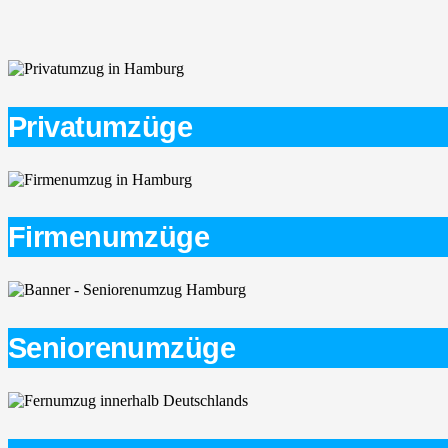
Privatumzüge
Firmenumzüge
Seniorenumzüge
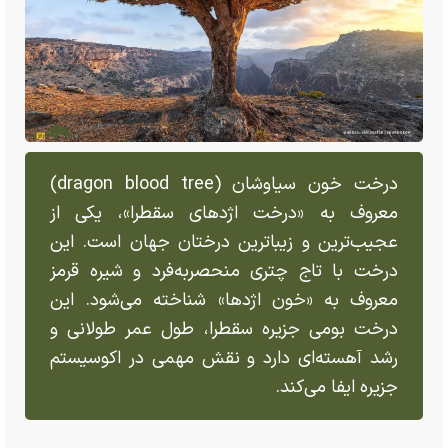
درخت خون سیاوشان (dragon blood tree)
معروف به «درخت اژد‌های سقطرا»، یکی از
عجیب‌ترین و زیباترین درختان جهان است. این
درخت با تاج چتری منحصر‌به‌فرد و شیره قرمز
معروف به «خون اژدها» شناخته می‌شود. این
درخت بومی جزیره سقطرا، طول عمر طولانی و
رشد آهسته‌ای دارد و نقش مهمی در اکوسیستم
جزیره ایفا می‌کند.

+ + + + + + +

## What to work on
Every line above that includes the string "جزیره" needs to be copied.

## Response below
درخت بومی جزیره سقطرا، طول عمر طولانی و
جزیره ایفا می‌کند.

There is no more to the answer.